Не сказано было — прекратить, но — «по возможности прекратить». Мирная встреча Рождества не была прямо запретным действием, однако партийное сердце товарища Мышина не могло её вынести.

Младший лейтенант Наделашин с физиономией бесстрастной зимней луны напомнил майору, что ни сам он, ни тем более его надзиратели не знают немецкого языка и не знают латышского (они и русский-то знали плоховато).

Мышин вспомнил, что он и сам за четыре года службы комиссаром роты охраны лагеря немецких военнопленных изучил только три слова: «хальт!», «цурюк!» и «вэг!» — и сократил инструкцию.

Выслушав приказ и неумело откозыряв (с ними время от времени проходили и строевую подготовку), Наделашин пошёл размещать новоприбывших, на что тоже имел список от оперуполномоченного: кого в какую комнату и на какую койку. (Мышин придавал большое значение планово-централизованному распределению мест в тюремном общежитии, где у него были равномерно рассеяны осведомители. Он знал, что самые откровенные разговоры ведутся не в дневной рабочей суете, а перед сном, самые же хмурые антисоветские высказывания приходятся на утро, и потому особенно ценно следить за людьми около их постели.) Потом Наделашин зашёл исправно по разу в каждую комнату, где праздновали Рождество — будто прикидывая, по сколько ватт там висят лампочки. И надзирателя послал зайти по разу. И всех записал в списочек.
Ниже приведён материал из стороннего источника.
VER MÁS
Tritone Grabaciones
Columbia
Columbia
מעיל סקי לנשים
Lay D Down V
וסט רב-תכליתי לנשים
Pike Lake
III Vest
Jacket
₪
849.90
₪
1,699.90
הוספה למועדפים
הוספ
Потом его опять вызвал майор Мышин, и Наделашин подал ему свой списочек. Особенно Мышина заинтересовало, что Рубин был с немцами. Он внёс этот факт в папку.

Потом подошла пора сменять посты и разобраться в споре двух надзирателей, кому из них больше пришлось отдежурить в прошлый раз и кто кому должен.

Дальше было время отбоя, спора с Прянчиковым относительно кипятка, обхода всех камер, гашения белого света и зажигания синего. Тут опять его вызвал майор Мышин, который всё не шёл домой (дома у него жена была больна, и не хотелось ему весь вечер слушать её жалобы). Майор Мышин сидел в кресле, а Наделашина держал на ногах и расспрашивал, с кем, по его наблюдению, Рубин обычно гуляет и не было ли за последнюю неделю случаев, чтоб он вызывающе говорил о тюремной администрации или от имени массы высказывал какие-нибудь требования.